━━━ Provided material ━━━

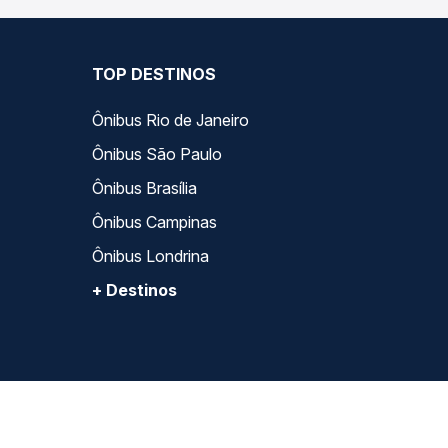
TOP DESTINOS
Ônibus Rio de Janeiro
Ônibus São Paulo
Ônibus Brasília
Ônibus Campinas
Ônibus Londrina
+ Destinos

━━━

* [Your goal]: With no pictures included, write out the entries exactly.

* [Problem solution]:
TOP DESTINOS
Ônibus Rio de Janeiro
Ônibus São Paulo
Ônibus Brasília
Ônibus Campinas
Ônibus Londrina
+ Destinos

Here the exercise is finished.